Article 2 : La base taxable à la TVA de Mme A C est réduite de 26 700 euros pour l’année 2019 et de 47 497,30 euros pour l’année 2020.
Article 3 : Mme A C est déchargée des rappels de TVA au titre de l’année 2019 et au titre de l’année 2020 à concurrence de la réduction des bases taxables.
Article 4 : L’Etat versera à Mme A C la somme de 1 800 euros au titre de l’article L. 761-1 du code de justice administrative.
Article 5 : Le présent jugement sera notifié à Mme B A C et au directeur régional des finances publiques d’Ile-de-France et du département de Paris.

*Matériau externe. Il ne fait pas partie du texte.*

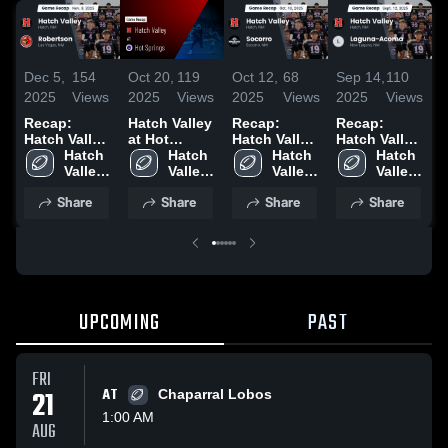
Dec 5,
154
Oct 20,
119
Oct 12,
68
Sep 14,
110
S
2025
Views
2025
Views
2025
Views
2025
Views
2
Recap:
Hatch Valley
Recap:
Recap:
R
Hatch Valley
at Hot
Hatch Valley
Hatch Valley
H
vs.
Hatch 
Springs •
Hatch 
vs. Socorro
Hatch 
vs. Laguna-
Hatch 
v
Robertson
Valley 
Game Recap
Valley 
2025
Valley 
Valley 
Acoma 2025
2025
High 
• Oct 17,
High 
High 
High 
2
Share
Share
Share
Share
School
2025
School
School
School
UPCOMING
PAST
FRI
21
AT
Chaparral Lobos
1:00 AM
AUG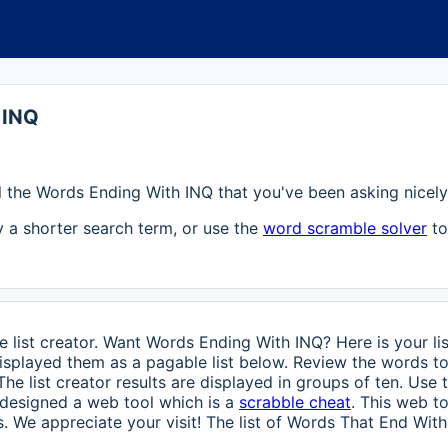
 INQ
 all the Words Ending With INQ that you've been asking nicely 
ry a shorter search term, or use the
word scramble solver
to
 list creator. Want Words Ending With INQ? Here is your li
splayed them as a pagable list below. Review the words to
 The list creator results are displayed in groups of ten. Use
o designed a web tool which is a
scrabble cheat
. This web t
. We appreciate your visit! The list of Words That End With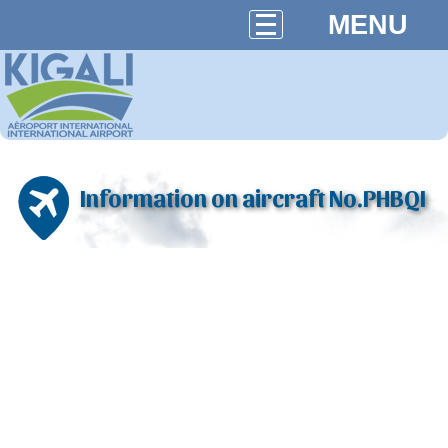
MENU
Information on aircraft No.PHBQI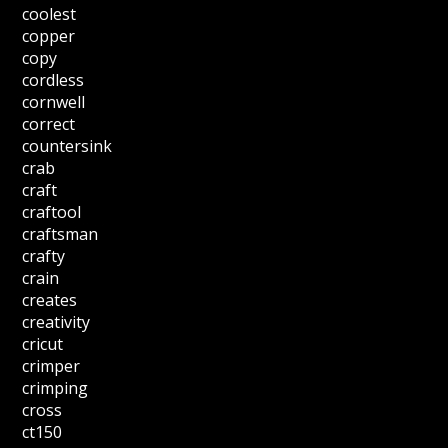
coolest
copper
copy
cordless
cornwell
correct
countersink
crab
craft
craftool
craftsman
crafty
crain
creates
creativity
cricut
crimper
crimping
cross
ct150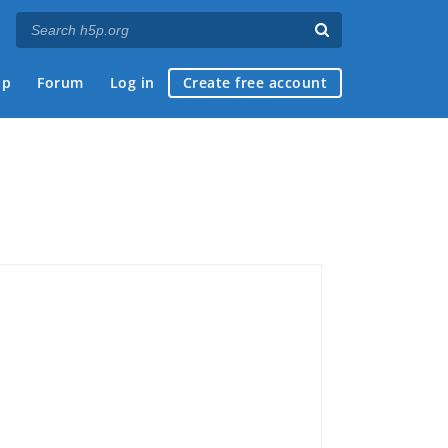
ap
Forum
Log in
Create free account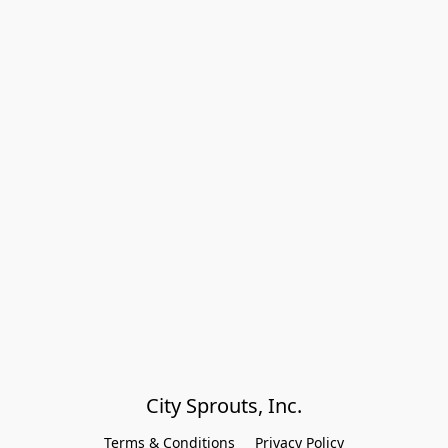
City Sprouts, Inc.
Terms & Conditions
Privacy Policy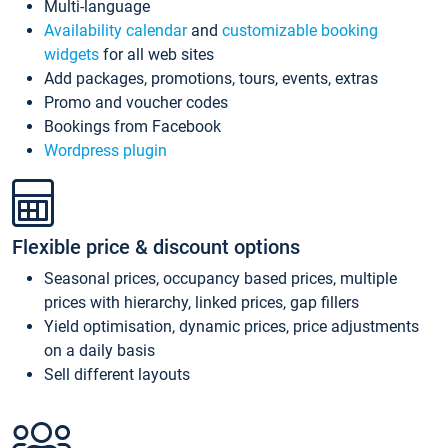
Multi-language
Availability calendar
and
customizable booking
widgets
for all web sites
Add packages, promotions, tours, events, extras
Promo and voucher codes
Bookings from Facebook
Wordpress plugin
Flexible price & discount options
Seasonal prices, occupancy based prices, multiple
prices with hierarchy, linked prices, gap fillers
Yield optimisation, dynamic prices, price adjustments
on a daily basis
Sell different layouts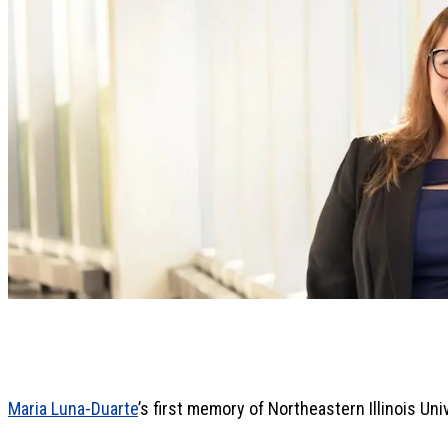
Maria Luna-Duarte
’s first memory of Northeastern Illinois Unive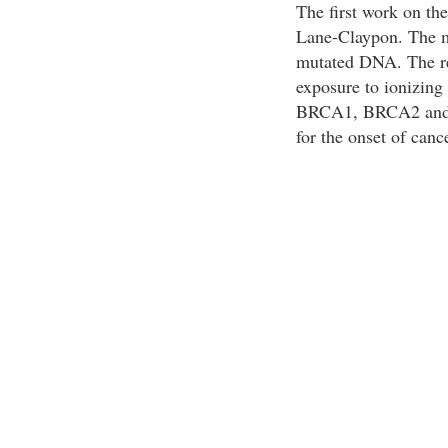
The first work on th
Lane-Claypon. The m
mutated DNA. The re
exposure to ionizing 
BRCA1, BRCA2 and p
for the onset of canc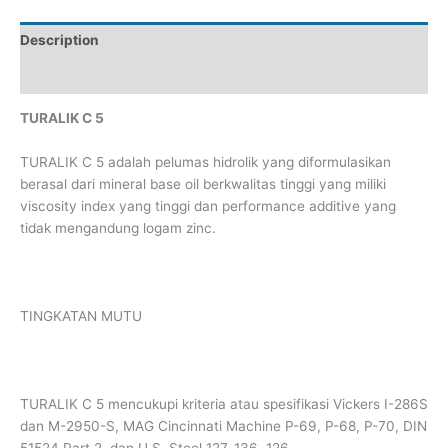
Description
Reviews (0)
TURALIK C 5
TURALIK C 5 adalah pelumas hidrolik yang diformulasikan
berasal dari mineral base oil berkwalitas tinggi yang miliki
viscosity index yang tinggi dan performance additive yang
tidak mengandung logam zinc.
TINGKATAN MUTU
TURALIK C 5 mencukupi kriteria atau spesifikasi Vickers I-286S
dan M-2950-S, MAG Cincinnati Machine P-69, P-68, P-70, DIN
51524 Part 2, dan U.S. Steel 127, 136, 126.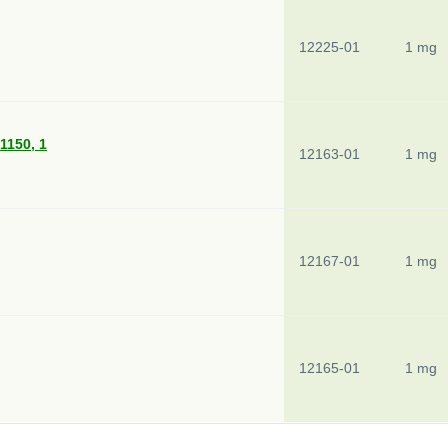
12225-01
1 mg
 1150, 1
12163-01
1 mg
12167-01
1 mg
12165-01
1 mg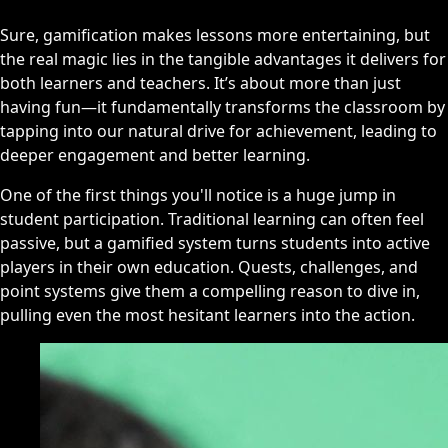
Sure, gamification makes lessons more entertaining, but
the real magic lies in the tangible advantages it delivers for
both learners and teachers. It’s about more than just
having fun—it fundamentally transforms the classroom by
tapping into our natural drive for achievement, leading to
deeper engagement and better learning.
One of the first things you'll notice is a huge jump in
student participation. Traditional learning can often feel
passive, but a gamified system turns students into active
players in their own education. Quests, challenges, and
point systems give them a compelling reason to dive in,
pulling even the most hesitant learners into the action.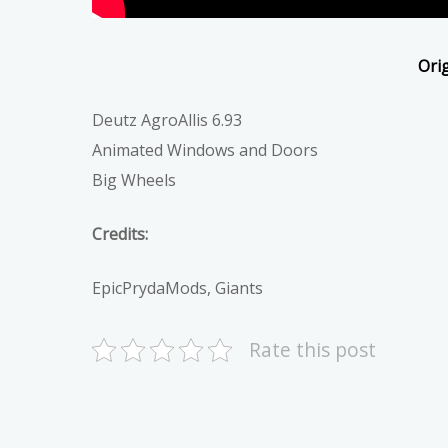
Orig
Deutz AgroAllis 6.93
Animated Windows and Doors
Big Wheels
Credits:
EpicPrydaMods, Giants
Rate this post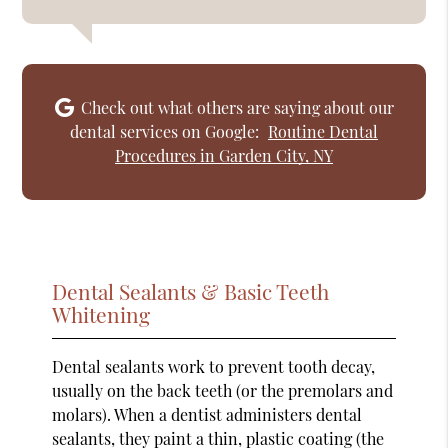
Check out what others are saying about our
dental services on Google:
Routine Dental
Procedures in Garden City, NY
Dental Sealants & Basic Teeth
Whitening
Dental sealants work to prevent tooth decay,
usually on the back teeth (or the premolars and
molars). When a dentist administers dental
sealants, they paint a thin, plastic coating (the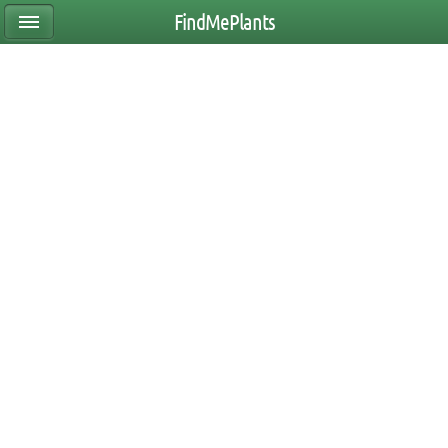
FindMePlants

Délibéré après l’audience du 2 septembre 2025, à laquelle siégeaient :
Mme Le Roux, présidente,
M. Mauget, premier conseiller,
Mme Alidière, première conseillère.
Rendu public par mise à disposition au greffe le 16 septembre 2025.
Le rapporteur,
Signé
F. MAUGET
La présidente,
Signé
M-O. LE ROUXLa greffière,
Signé
V. FLUET
La République mande et ordonne au ministre de l’économie, des finances et de la souveraineté industrielle et numérique, en ce qui le concerne, et à tous commissaires de justice à ce requis en ce qui concerne les voies de droit commun, contre les parties privées, de pourvoir à l’exécution de la présente décision.